**Directions**
Return each line of the entries that mentions the word "购物商城".

[[ Data for review, beginning ]]

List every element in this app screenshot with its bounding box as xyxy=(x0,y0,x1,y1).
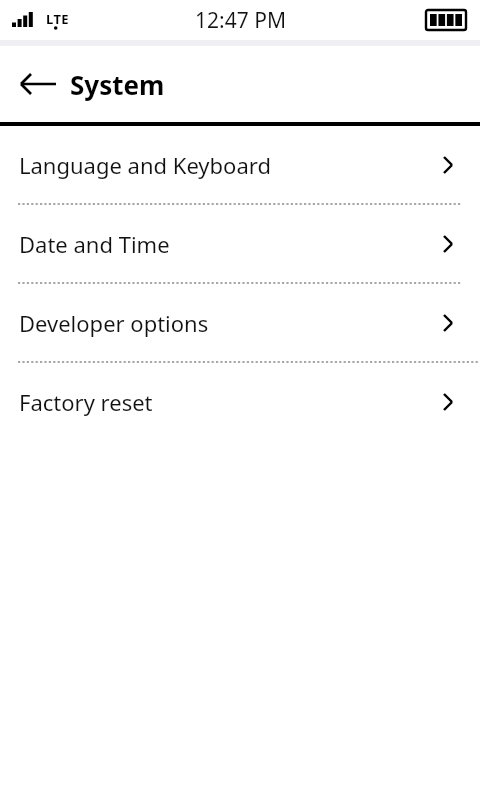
button[interactable]: Factory reset xyxy=(0,363,480,440)
staticText: LTE xyxy=(46,10,69,28)
staticText: Date and Time xyxy=(19,229,438,259)
button[interactable]: Back xyxy=(12,58,64,110)
button[interactable]: Date and Time xyxy=(0,205,480,282)
staticText: Developer options xyxy=(19,308,438,338)
staticText: System xyxy=(70,67,165,102)
staticText: 12:47 PM xyxy=(195,6,286,35)
button[interactable]: Language and Keyboard xyxy=(0,126,480,203)
button[interactable]: Developer options xyxy=(0,284,480,361)
staticText: Language and Keyboard xyxy=(19,150,438,180)
staticText: Factory reset xyxy=(19,387,438,417)
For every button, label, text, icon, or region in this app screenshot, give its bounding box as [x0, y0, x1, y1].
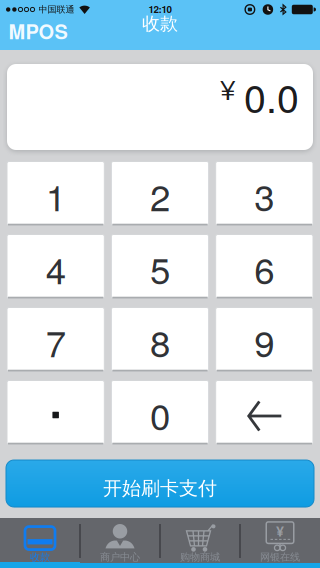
button[interactable]: 商户中心	[80, 518, 160, 563]
staticText: 中国联通	[39, 4, 75, 15]
staticText: 9	[254, 315, 274, 368]
staticText: 商户中心	[100, 551, 140, 564]
staticText: 0	[150, 388, 170, 441]
staticText: 2	[150, 169, 170, 222]
button[interactable]: 1	[7, 162, 104, 226]
staticText: 收款	[142, 12, 178, 35]
staticText: 5	[150, 242, 170, 295]
button[interactable]: 7	[7, 308, 104, 372]
button[interactable]: 0	[111, 380, 209, 444]
staticText: 3	[254, 169, 274, 222]
button[interactable]: 开始刷卡支付	[6, 460, 314, 507]
staticText: 开始刷卡支付	[103, 476, 217, 500]
staticText: 4	[46, 242, 66, 295]
staticText: 7	[46, 315, 66, 368]
staticText: 12:10	[148, 2, 172, 16]
button[interactable]: 2	[111, 162, 209, 226]
staticText: MPOS	[8, 17, 68, 45]
staticText: 6	[254, 242, 274, 295]
button[interactable]: 6	[216, 234, 313, 298]
staticText: 1	[46, 169, 66, 222]
button[interactable]: 删除	[216, 380, 313, 444]
staticText: 网银在线	[260, 551, 300, 564]
staticText: 0.0	[244, 68, 299, 124]
staticText: 收款	[30, 551, 50, 564]
button[interactable]: 9	[216, 308, 313, 372]
button[interactable]: 小数点	[7, 380, 104, 444]
staticText: ¥	[276, 522, 284, 541]
button[interactable]: 购物商城	[160, 518, 240, 563]
button[interactable]: 8	[111, 308, 209, 372]
staticText: 购物商城	[180, 551, 220, 564]
button[interactable]: 收款	[0, 518, 80, 563]
button[interactable]: ¥	[240, 518, 320, 563]
button[interactable]: 4	[7, 234, 104, 298]
staticText: ¥	[220, 68, 236, 108]
staticText: 8	[150, 315, 170, 368]
button[interactable]: 5	[111, 234, 209, 298]
button[interactable]: 3	[216, 162, 313, 226]
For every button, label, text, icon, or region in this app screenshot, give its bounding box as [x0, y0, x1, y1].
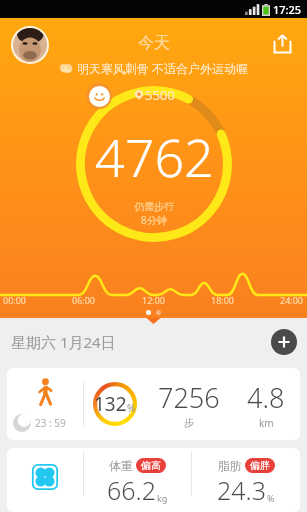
staticText: % [127, 401, 136, 415]
staticText: 今天 [138, 33, 170, 53]
staticText: 明天寒风刺骨 不适合户外运动喔 [77, 60, 249, 76]
staticText: 8分钟 [141, 213, 167, 227]
staticText: 23 : 59 [35, 416, 66, 430]
staticText: 5500 [145, 86, 175, 104]
staticText: 体重 [109, 458, 133, 473]
button[interactable]: 23 : 59 [7, 368, 300, 440]
staticText: 17:25 [273, 2, 302, 17]
staticText: 仍需步行 [134, 200, 174, 213]
staticText: 4762 [95, 121, 214, 192]
staticText: 06:00 [72, 294, 96, 306]
staticText: 脂肪 [218, 458, 242, 473]
staticText: 星期六 1月24日 [11, 332, 116, 352]
staticText: 00:00 [3, 294, 27, 306]
staticText: 12:00 [142, 294, 166, 306]
staticText: 4.8 [247, 379, 285, 416]
staticText: 偏胖 [250, 459, 270, 472]
staticText: 24:00 [280, 294, 304, 306]
button[interactable]: Add [271, 329, 297, 355]
staticText: 18:00 [211, 294, 235, 306]
staticText: 7256 [158, 379, 220, 416]
staticText: % [267, 492, 275, 504]
staticText: 偏高 [141, 459, 161, 472]
button[interactable]: 体重 [7, 448, 300, 512]
button[interactable]: Profile [11, 26, 49, 64]
staticText: kg [157, 492, 168, 504]
staticText: 24.3 [217, 473, 266, 507]
staticText: 66.2 [107, 473, 156, 507]
staticText: 步 [184, 416, 194, 429]
button[interactable]: Share [265, 26, 299, 60]
staticText: 132 [94, 391, 127, 417]
staticText: km [259, 416, 274, 430]
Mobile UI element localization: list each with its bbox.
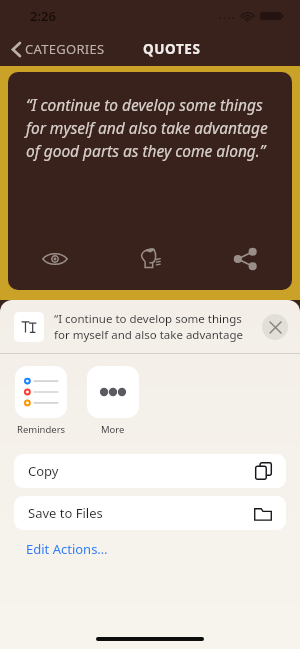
staticText: 2:26 <box>30 7 56 25</box>
button[interactable]: Save to Files <box>14 496 286 530</box>
button[interactable]: Share <box>223 237 267 281</box>
button[interactable]: Edit Actions… <box>26 540 108 558</box>
staticText: QUOTES <box>143 40 201 58</box>
staticText: Save to Files <box>28 504 254 522</box>
button[interactable]: View <box>33 237 77 281</box>
button[interactable]: Speak <box>128 237 172 281</box>
staticText: More <box>101 423 125 436</box>
button[interactable]: Close <box>262 314 288 340</box>
staticText: “I continue to develop some things for m… <box>26 94 274 162</box>
button[interactable]: Reminders <box>14 366 68 436</box>
button[interactable]: CATEGORIES <box>8 36 109 62</box>
staticText: Reminders <box>17 423 66 436</box>
staticText: CATEGORIES <box>25 40 105 58</box>
staticText: Copy <box>28 462 255 480</box>
button[interactable]: Copy <box>14 454 286 488</box>
staticText: “I continue to develop some things for m… <box>54 311 254 342</box>
button[interactable]: More <box>86 366 140 436</box>
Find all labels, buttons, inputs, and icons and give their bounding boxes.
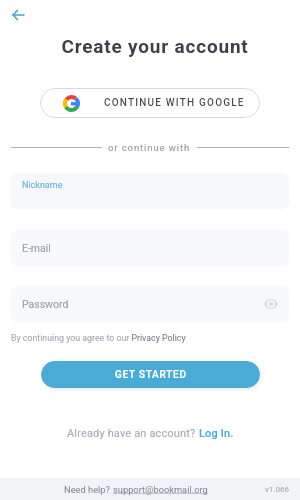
staticText: Log In. <box>199 427 234 440</box>
staticText: CONTINUE WITH GOOGLE <box>104 97 245 109</box>
button[interactable]: Back <box>3 0 33 30</box>
button[interactable]: Show password <box>262 295 280 313</box>
button[interactable]: Already have an account? <box>67 427 234 440</box>
staticText: E-mail <box>22 242 51 254</box>
button[interactable]: CONTINUE WITH GOOGLE <box>40 88 260 118</box>
staticText: Create your account <box>5 35 300 57</box>
staticText: v1.066 <box>265 485 289 494</box>
button[interactable]: E-mail <box>11 230 289 266</box>
staticText: or continue with <box>108 142 191 153</box>
staticText: Need help? <box>64 484 113 495</box>
staticText: By continuing you agree to our Privacy P… <box>11 333 186 343</box>
button[interactable]: GET STARTED <box>41 361 260 388</box>
button[interactable]: Password <box>11 286 289 322</box>
staticText: Nickname <box>22 180 63 191</box>
button[interactable]: Nickname <box>11 173 289 209</box>
staticText: GET STARTED <box>115 369 187 381</box>
button[interactable]: support@bookmail.org <box>113 484 208 495</box>
staticText: Password <box>22 298 69 310</box>
staticText: Already have an account? <box>67 427 199 440</box>
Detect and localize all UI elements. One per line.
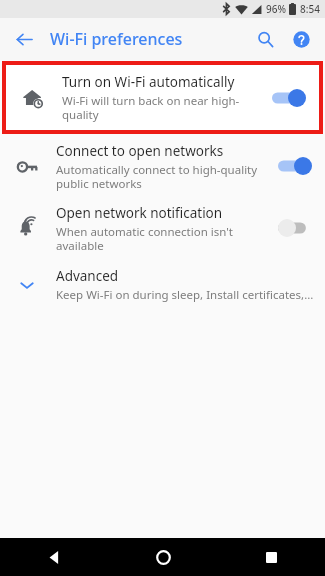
button[interactable]: Toggle on — [269, 83, 309, 113]
staticText: Keep Wi-Fi on during sleep, Install cert… — [56, 287, 315, 303]
staticText: Connect to open networks — [56, 142, 224, 160]
staticText: Wi-Fi will turn back on near high-qualit… — [62, 93, 261, 122]
button[interactable]: Open network notification — [0, 197, 325, 259]
staticText: Advanced — [56, 267, 119, 285]
button[interactable]: Advanced — [0, 259, 325, 311]
staticText: Wi-Fi preferences — [50, 28, 183, 50]
button[interactable]: Help — [283, 21, 319, 57]
button[interactable]: Toggle off — [275, 213, 315, 243]
button[interactable]: Home — [109, 538, 217, 576]
button[interactable]: Search — [247, 21, 283, 57]
staticText: 8:54 — [300, 2, 320, 16]
button[interactable]: Turn on Wi-Fi automatically — [6, 65, 319, 130]
button[interactable]: Toggle on — [275, 151, 315, 181]
staticText: Open network notification — [56, 204, 223, 222]
staticText: 96% — [266, 2, 286, 16]
button[interactable]: Connect to open networks — [0, 135, 325, 197]
button[interactable]: Back — [6, 21, 42, 57]
button[interactable]: Recent apps — [217, 538, 325, 576]
staticText: Automatically connect to high-quality pu… — [56, 162, 258, 191]
staticText: Turn on Wi-Fi automatically — [62, 73, 235, 91]
button[interactable]: Back — [0, 538, 109, 576]
staticText: When automatic connection isn't availabl… — [56, 224, 233, 253]
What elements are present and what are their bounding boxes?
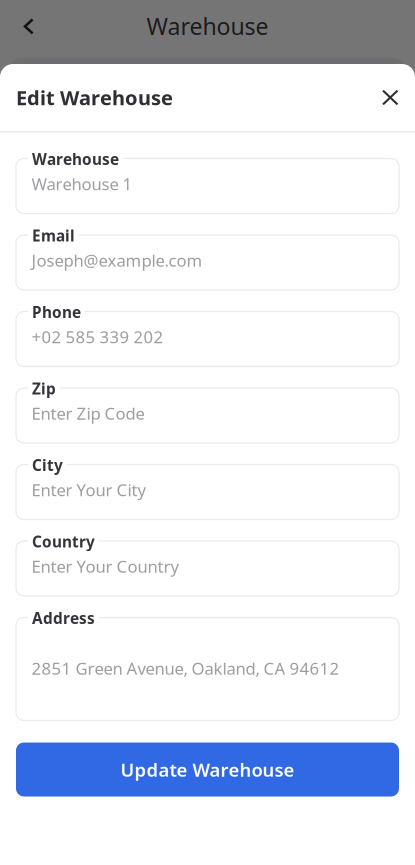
staticText: City (32, 454, 63, 475)
staticText: 2851 Green Avenue, Oakland, CA 94612 (32, 657, 340, 680)
staticText: Country (32, 531, 95, 552)
button[interactable]: Update Warehouse (16, 742, 399, 796)
staticText: Warehouse (32, 148, 119, 169)
staticText: Zip (32, 378, 56, 399)
staticText: Enter Zip Code (32, 402, 144, 425)
staticText: Enter Your City (32, 478, 146, 501)
staticText: Joseph@example.com (32, 249, 202, 272)
staticText: Phone (32, 302, 81, 322)
staticText: +02 585 339 202 (32, 326, 164, 348)
staticText: Warehouse (146, 10, 268, 42)
button[interactable]: Back (10, 8, 44, 44)
staticText: Address (32, 608, 95, 628)
staticText: Edit Warehouse (16, 84, 173, 111)
staticText: Enter Your Country (32, 555, 180, 578)
staticText: Update Warehouse (120, 757, 294, 782)
staticText: Warehouse 1 (32, 172, 132, 195)
button[interactable]: Close (376, 83, 405, 112)
staticText: Email (32, 225, 75, 246)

[[ Data for review, end ]]

**Answer box**
button[interactable]: 购物商城	[160, 518, 240, 563]
staticText: 购物商城	[180, 551, 220, 564]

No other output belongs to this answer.